I am unable to give exact figures, since the details of many claims are not finally determined. According to the reports which have so far reached me, the amount at present is in the region of £300,000.

Commander Marsden

Can my hon. Friend give any indication as to when we may expect a settlement of these claims, many of which concern small traders whose businesses have been entirely ruined?

Mr. Butler

I hope as soon as they have been thoroughly investigated and submitted.

8. Sir John Wardlaw-Milne

asked the Prime Minister whether his attention has been drawn to the attempts of the Japanese authorities in North China to set up a Japanese wool monopoly in respect of wool produced in Mongolia, Hsinchiang and Kansu, to the exclusion of British buyers; and whether he will protest to the Japanese Government against this interference with free trade in wool?

Mr. Butler

Yes, Sir. An organisation is reported to have been formed at Kalgan for the purchase and export of sheep and camel wool, but it is not yet clear to what extent British interests will be affected.
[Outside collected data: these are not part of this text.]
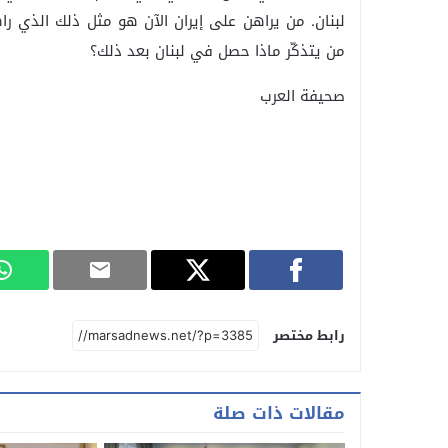
من يتذكّر ماذا حصل في لبنان بعد ذلك؟
صحيفة العرب
رابط مختصر
مقالات ذات صلة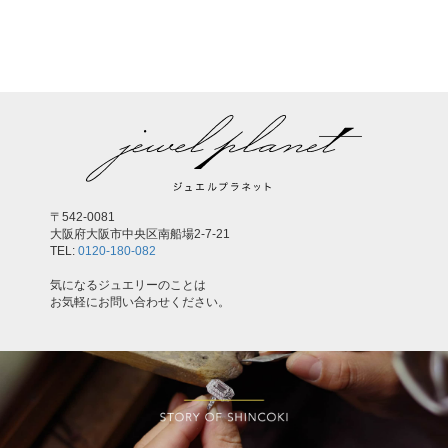
,
〒542-0081
大阪府大阪市中央区南船場2-7-21
TEL:
0120-180-082
気になるジュエリーのことは
お気軽にお問い合わせください。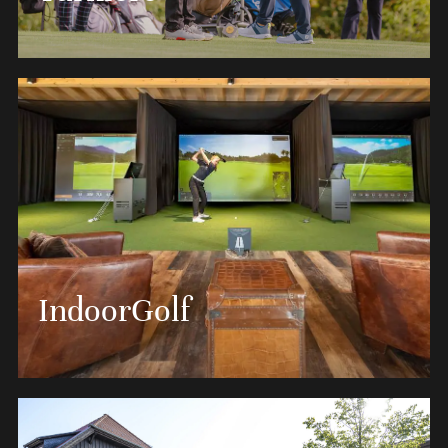
individuelles Fitting-Angebot, womit ein noch
besseres Golferlebnis möglich wird.
MEHR ERFAHREN
Die regelmäßig stattfindenden Golfturniere im Spa
& GolfResort Weimarer Land bieten eine
hervorragende Gelegenheit, sich mit
Gleichgesinnten zu messen und die eigene
Spielstärke unter Beweis zu stellen. Freuen Sie sich
IndoorGolf
auf eine angenehme Atmosphäre, attraktive Preise
und die Möglichkeit, neue Kontakte zu knüpfen.
MEHR ERFAHREN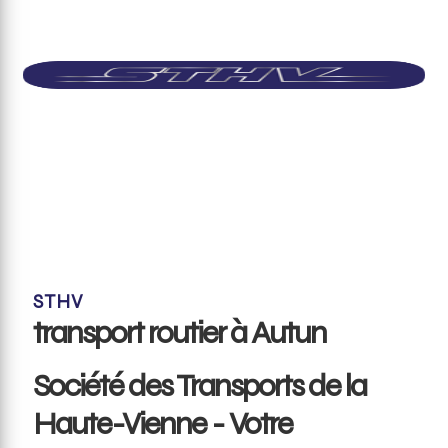
STHV
transport routier à Autun
Société des Transports de la
Haute-Vienne - Votre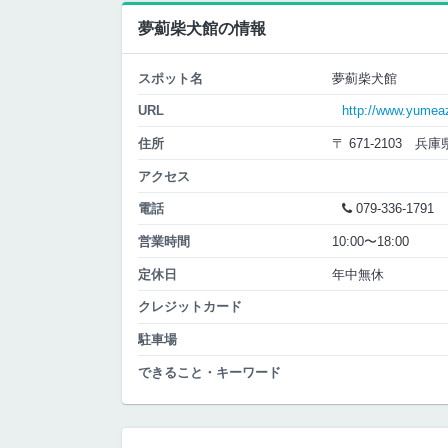
夢薊柴犬館の情報
スポット名
夢薊柴犬館
URL
http://www.yumea
住所
〒 671-2103 兵
アクセス
電話
079-336-1791
営業時間
10:00〜18:00
定休日
年中無休
クレジットカード
駐車場
できること・キーワード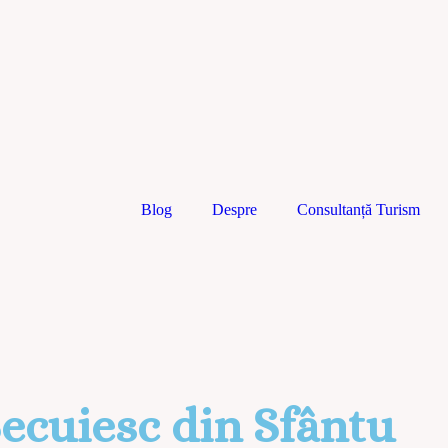
Blog
Despre
Consultanță Turism
Secuiesc din Sfântu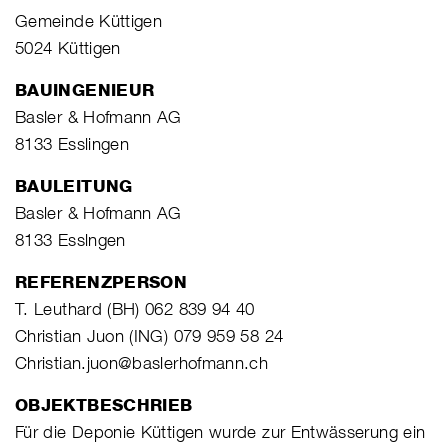
Gemeinde Küttigen
5024 Küttigen
BAUINGENIEUR
Basler & Hofmann AG
8133 Esslingen
BAULEITUNG
Basler & Hofmann AG
8133 Esslngen
REFERENZPERSON
T. Leuthard (BH) 062 839 94 40
Christian Juon (ING) 079 959 58 24
Christian.juon@baslerhofmann.ch
OBJEKTBESCHRIEB
Für die Deponie Küttigen wurde zur Entwässerung ein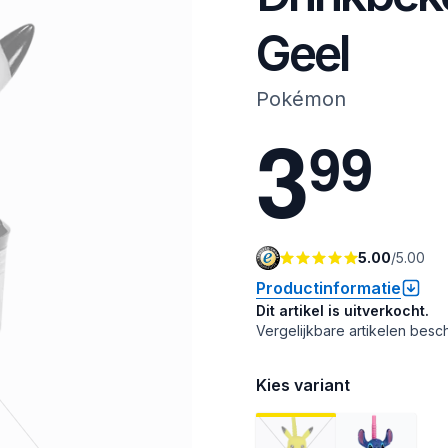
Geel
Pokémon
3
9
9
5.00
/
5.00
Productinformatie
Dit artikel is uitverkocht.
Vergelijkbare artikelen besch
Kies variant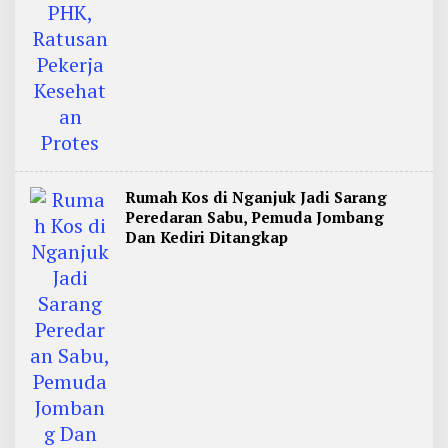
Rumah Kos di Nganjuk Jadi Sarang
Peredaran Sabu, Pemuda Jombang
Dan Kediri Ditangkap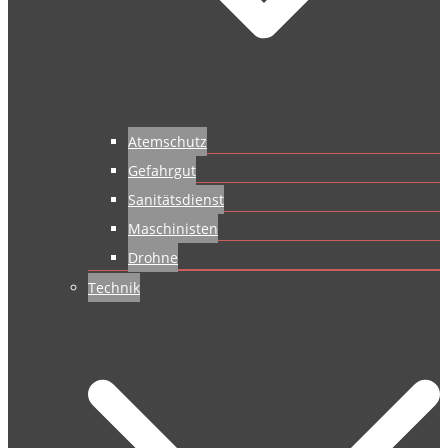
Atemschutz
Gefahrgut
Sanitätsdienst
Maschinisten
Drohne
Technik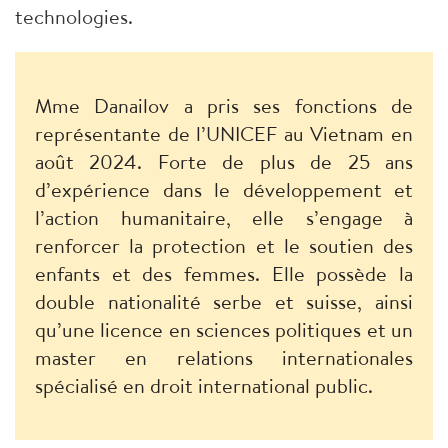
technologies.
Mme Danailov a pris ses fonctions de
représentante de l’UNICEF au Vietnam en
août 2024. Forte de plus de 25 ans
d’expérience dans le développement et
l’action humanitaire, elle s’engage à
renforcer la protection et le soutien des
enfants et des femmes. Elle possède la
double nationalité serbe et suisse, ainsi
qu’une licence en sciences politiques et un
master en relations internationales
spécialisé en droit international public.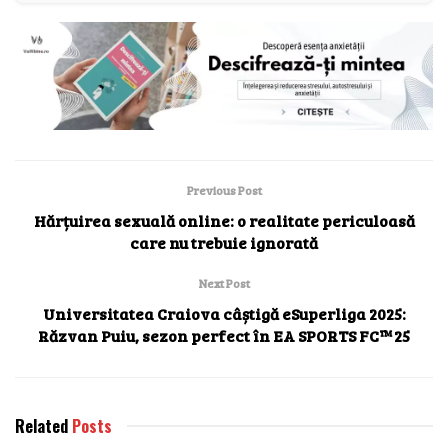
Previous Post
Hărțuirea sexuală online: o realitate periculoasă
care nu trebuie ignorată
Next Post
Universitatea Craiova câștigă eSuperliga 2025:
Răzvan Puiu, sezon perfect în EA SPORTS FC™ 25
Related
Posts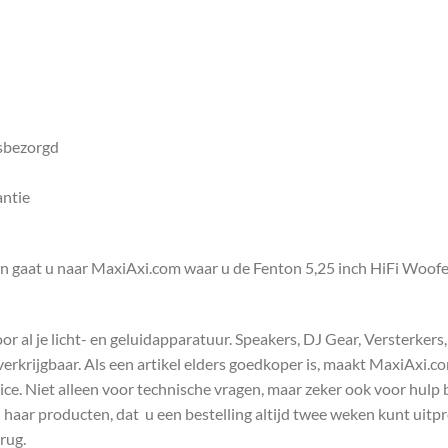
isbezorgd
antie
en gaat u naar MaxiAxi.com waar u de Fenton 5,25 inch HiFi Woof
 al je licht- en geluidapparatuur. Speakers, DJ Gear, Versterkers
s verkrijgbaar. Als een artikel elders goedkoper is, maakt MaxiAxi.
e. Niet alleen voor technische vragen, maar zeker ook voor hulp 
n haar producten, dat u een bestelling altijd twee weken kunt uitp
rug.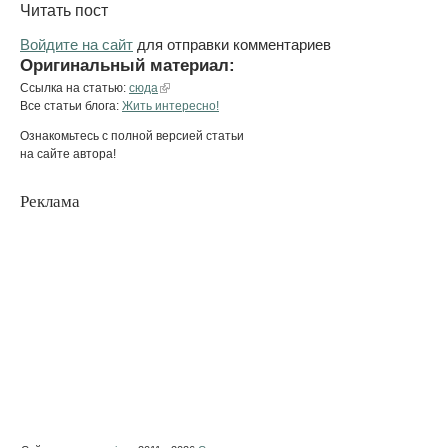
Читать пост
Войдите на сайт
для отправки комментариев
Оригинальный материал:
Ссылка на статью:
сюда
Все статьи блога:
Жить интересно!
Ознакомьтесь с полной версией статьи
на сайте автора!
Реклама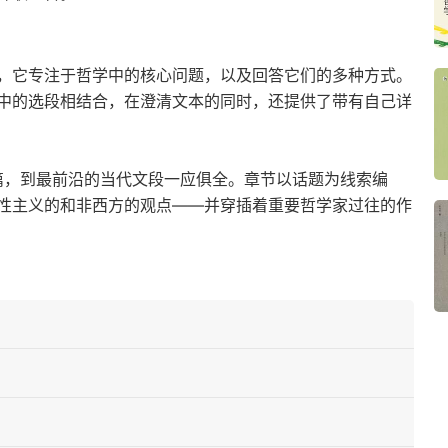
，它专注于哲学中的核心问题，以及回答它们的多种方式。
中的选段相结合，在澄清文本的同时，还提供了带有自己详
残篇，到最前沿的当代文段一应俱全。章节以话题为线索编
性主义的和非西方的观点——并穿插着重要哲学家过往的作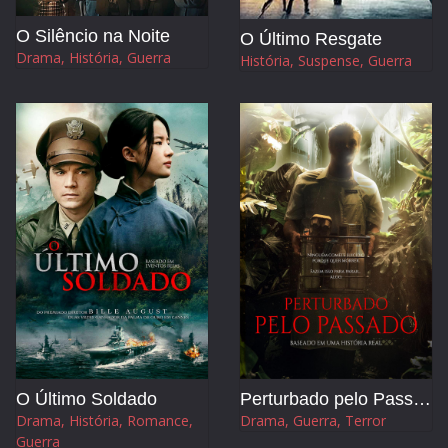
O Silêncio na Noite
O Último Resgate
Drama, História, Guerra
História, Suspense, Guerra
O Último Soldado
Perturbado pelo Passado
Drama, História, Romance,
Drama, Guerra, Terror
Guerra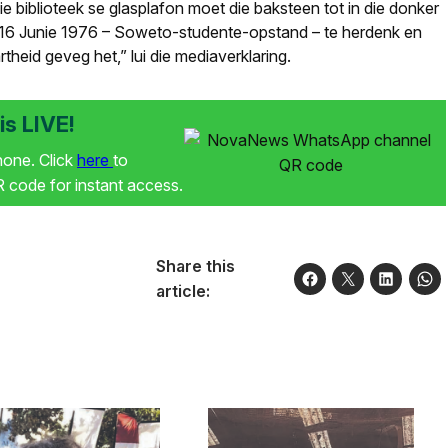
ie biblioteek se glasplafon moet die baksteen tot in die donker
om 16 Junie 1976 – Soweto-studente-opstand – te herdenk en
eid geveg het,” lui die mediaverklaring.
s LIVE!
phone. Click
here
to
code for instant access.
Share this
article: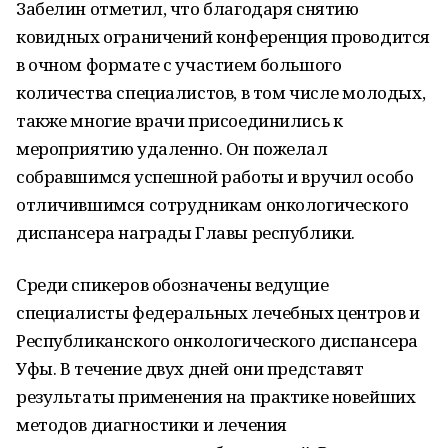
Забелин отметил, что благодаря снятию
ковидных ограничений конференция проводится
в очном формате с участием большого
количества специалистов, в том числе молодых,
также многие врачи присоединились к
мероприятию удаленно. Он пожелал
собравшимся успешной работы и вручил особо
отличившимся сотрудникам онкологического
диспансера награды Главы республики.
Среди спикеров обозначены ведущие
специалисты федеральных лечебных центров и
Республиканского онкологического диспансера
Уфы. В течение двух дней они представят
результаты применения на практике новейших
методов диагностики и лечения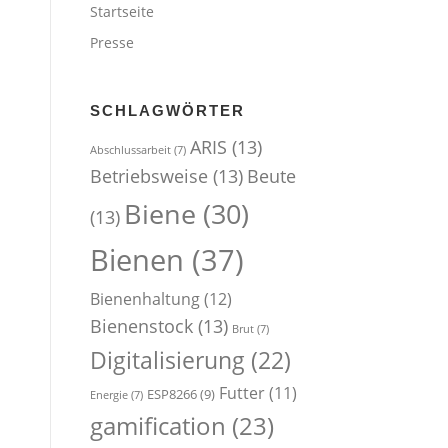
Startseite
Presse
SCHLAGWÖRTER
ARIS
(13)
Abschlussarbeit
(7)
Betriebsweise
(13)
Beute
Biene
(30)
(13)
Bienen
(37)
Bienenhaltung
(12)
Bienenstock
(13)
Brut
(7)
Digitalisierung
(22)
Futter
(11)
ESP8266
(9)
Energie
(7)
gamification
(23)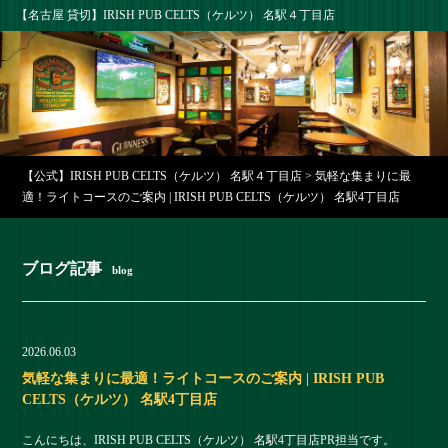
【名古屋 貸切】IRISH PUB CELTS（ケルツ） 名駅４丁目店
【公式】IRISH PUB CELTS（ケルツ） 名駅４丁目店
>
気軽な集まりに最
適！ライトコースのご案内 | IRISH PUB CELTS（ケルツ） 名駅4丁目店
ブログ記事
blog
2026.06.03
気軽な集まりに最適！ライトコースのご案内 | IRISH PUB
CELTS（ケルツ） 名駅4丁目店
こんにちは、IRISH PUB CELTS（ケルツ） 名駅4丁目店PR担当です。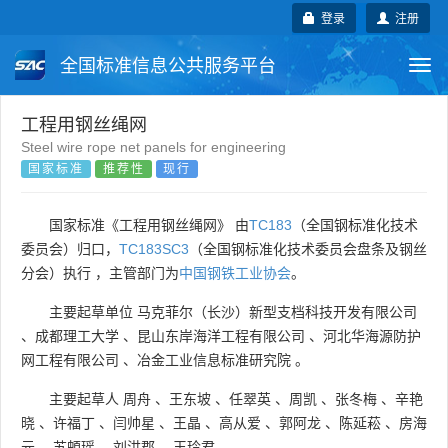
登录
注册
全国标准信息公共服务平台
Togg
navi
国家标准
行业标准
地方标准
工程用钢丝绳网
Steel wire rope net panels for engineering
国家标准
推荐性
现行
团体标准
企业标准
国际标准
国外标准
技术委员会
国家标准《工程用钢丝绳网》 由
TC183
（全国钢标准化技术
委员会）归口，
TC183SC3
（全国钢标准化技术委员会盘条及钢丝
分会）执行 ，主管部门为
中国钢铁工业协会
。
主要起草单位
马克菲尔（长沙）新型支档科技开发有限公司
、
成都理工大学
、
昆山东岸海洋工程有限公司
、
河北华海源防护
网工程有限公司
、
冶金工业信息标准研究院
。
主要起草人
周舟
、
王东坡
、
任翠英
、
周凯
、
张冬梅
、
辛艳
晓
、
许福丁
、
闫帅星
、
王晶
、
高从爱
、
郭阿龙
、
陈延菘
、
房海
元
、
苏頔瑶
、
刘洪郡
、
王玲君
。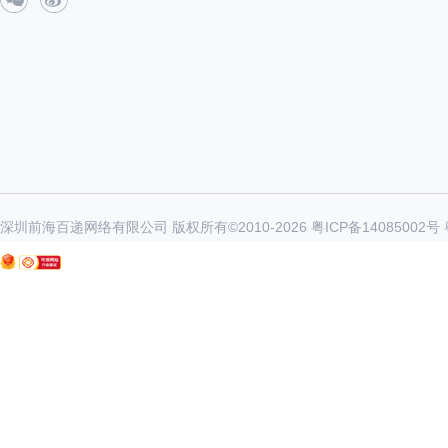
深圳前海百递网络有限公司 版权所有©2010-
2026
粤ICP备14085002号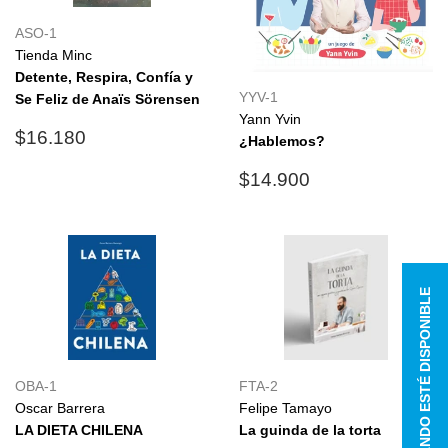
ASO-1
Tienda Minc
Detente, Respira, Confía y
YYV-1
Se Feliz de Anaïs Sörensen
Yann Yvin
Precio
$16.180
$16.180
¿Hablemos?
habitual
Precio
$14.900
$14.900
habitual
AVÍSAME CUANDO ESTÉ DISPONIBLE
OBA-1
FTA-2
Oscar Barrera
Felipe Tamayo
LA DIETA CHILENA
La guinda de la torta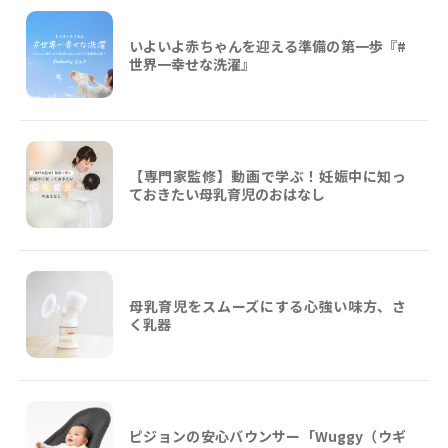
いよいよ赤ちゃんを迎える準備の第一歩『#
世界一幸せな洗濯』
【専門家監修】動画で学ぶ！妊娠中に知っ
ておきたい母乳育児のおはなし
母乳育児をスムーズにする心強い味方、さ
く乳器
ピジョンの安心バウンサー「Wuggy（ウギ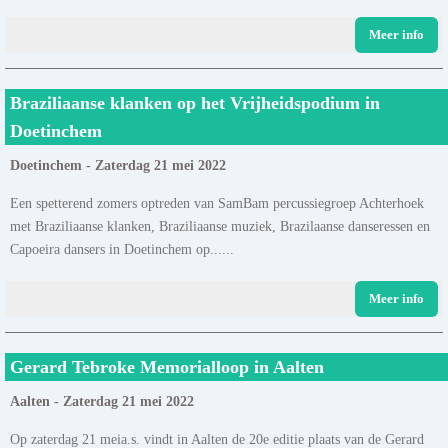
Meer info
Braziliaanse klanken op het Vrijheidspodium in
Doetinchem
Doetinchem - Zaterdag 21 mei 2022
Een spetterend zomers optreden van SamBam percussiegroep Achterhoek
met Braziliaanse klanken, Braziliaanse muziek, Brazilaanse danseressen en
Capoeira dansers in Doetinchem op......
Meer info
Gerard Tebroke Memorialloop in Aalten
Aalten - Zaterdag 21 mei 2022
Op zaterdag 21 meia.s. vindt in Aalten de 20e editie plaats van de Gerard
His Majesty's Ambassador in China has been instructed to watch the situation closely and to report any developments which might call for representations to the Japanese authorities.

Sir J. Wardlaw-Milne

Is my hon. Friend aware that the stock of wool in the hands of Chinese and British merchants has been sealed, bought by the Japanese at their own price and shipped by Japanese steamers away from the holders, and will he protest against such action through His Majesty's Ambassador?

Mr. Butler

His Majesty's Ambassador has been instructed to watch this situation closely, and I think the hon. Gentleman can be assured that that will be the case.

Mr. George Griffiths

Do the Government expect that Japan is going yonder for the benefit of Britain? Nothing of the kind.

18. Mr. Arthur Henderson

asked the Prime Minister whether his attention has been called to the excesses and outrages which have been committed by Japanese troops during the Japanese conquest of Central China; and whether His Majesty's Government propose to make any protest to the Japanese Government?

Mr. Butler

A number of reports of excesses committed by Japanese troops at Nanking, Shanghai and Hangchow have been received. These, however, all relate to events antecedent in date to the question put by the hon. Member on 7th February last. No official representations have been made by His Majesty's Government, but the Japanese themselves dispatched a high officer to Nanking and Hangchow early in February, and I understand that as a result conditions have now improved.

Mr. Henderson

Is it not a fact that only recently an outrage was committed against a British subject in Shanghai?

Mr. Butler

I have given the hon. Member the information in my possession, and I trust that the dispatch of this high officer may prevent any future incidents of this sort.